The horses’ right front limb is an X-ray model that students can use to practise taking radiographic images. They learn how to hold the instrument at the proper angle and where to aim the X-ray beam.

“We’re covering all the bases, from first year to the advanced study,” says Carolyn Cartwright, manager of the BJ Hughes Centre for Clinical Learning. She’s also an RVT and veterinary technician specialist in anesthesia.

She says that using the models takes away some of the pressure of working with a live animal. Students have 24-hour access to the facility, which allows them to hone their skills until they feel confident.

“They’re great students and they’ve excelled, that’s why they’re in vet school – sometimes if they struggle a bit with a technique, or taking that thought process and being able to put it onto a skill, sometimes it’s hard to say in front of the group ‘I’m struggling with this,’” says Cartwright.

Third-year student Christine Reinhart says she wishes the simulation facility had been available during the earlier years of her veterinary education. She recently used the equine model in a third-year equine surgery class.

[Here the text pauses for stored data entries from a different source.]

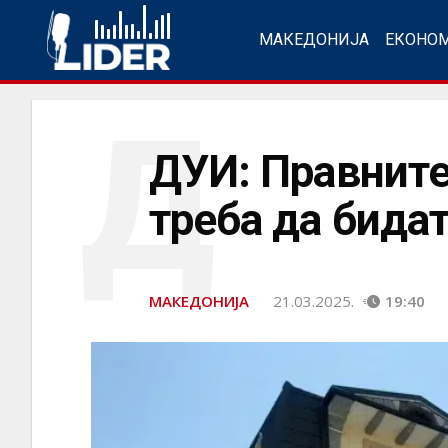
МАКЕДОНИЈА
ЕКОНО
Д
ДУИ: Правните
треба да бида
МАКЕДОНИЈА
21.03.2025.
19:40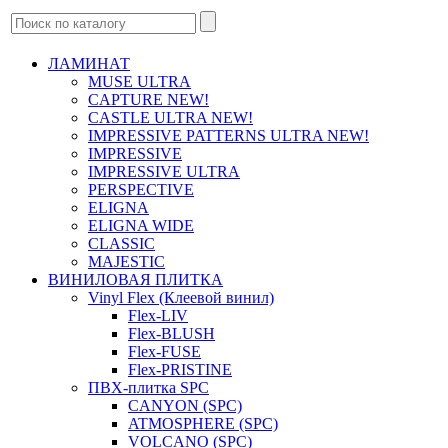
ЛАМИНАТ
MUSE ULTRA
CAPTURE NEW!
CASTLE ULTRA NEW!
IMPRESSIVE PATTERNS ULTRA NEW!
IMPRESSIVE
IMPRESSIVE ULTRA
PERSPECTIVE
ELIGNA
ELIGNA WIDE
CLASSIC
MAJESTIC
ВИНИЛОВАЯ ПЛИТКА
Vinyl Flex (Клеевой винил)
Flex-LIV
Flex-BLUSH
Flex-FUSE
Flex-PRISTINE
ПВХ-плитка SPC
CANYON (SPC)
ATMOSPHERE (SPC)
VOLCANO (SPC)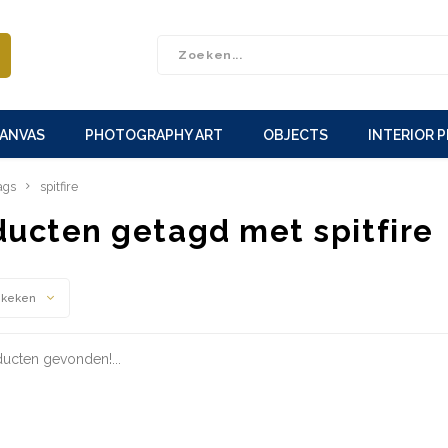
CANVAS
PHOTOGRAPHY ART
OBJECTS
INTERIOR 
ags
spitfire
ducten getagd met spitfire
ekeken
ucten gevonden!...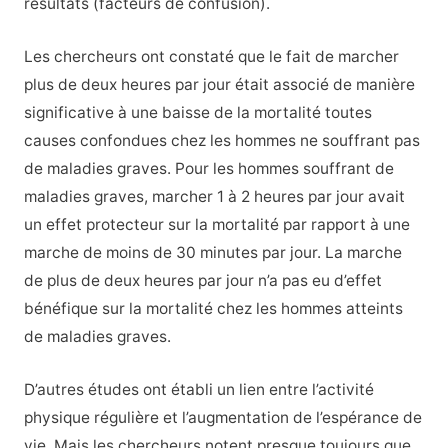
résultats (facteurs de confusion).
Les chercheurs ont constaté que le fait de marcher
plus de deux heures par jour était associé de manière
significative à une baisse de la mortalité toutes
causes confondues chez les hommes ne souffrant pas
de maladies graves. Pour les hommes souffrant de
maladies graves, marcher 1 à 2 heures par jour avait
un effet protecteur sur la mortalité par rapport à une
marche de moins de 30 minutes par jour. La marche
de plus de deux heures par jour n’a pas eu d’effet
bénéfique sur la mortalité chez les hommes atteints
de maladies graves.
D’autres études ont établi un lien entre l’activité
physique régulière et l’augmentation de l’espérance de
vie. Mais les chercheurs notent presque toujours que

“We used it for the colic situation, which is an emergency situation for horses. Even if we see a colic in the college, it is an emergency. We might not get a chance to actually feel what it feels like. When they can set up a situation and it’s very low stress, you can get a really good learning experience from it,” she says.

The students who have used the equine model so far are grateful for the EFC’s donation to enhance the simulation centre.

“I think this gift shows that WCVM has a really strong relationship with the community and that they think our initiatives are important and worth investing in,” says Reinhart.

Sheedy echoes this statement.

“I feel happy that there are organizations that are willing to support us. That they’re standing behind us and they value our education and they’re willing to put forth that kind of money in order to help us with our education,” says Sheedy. “I want to say thank you.”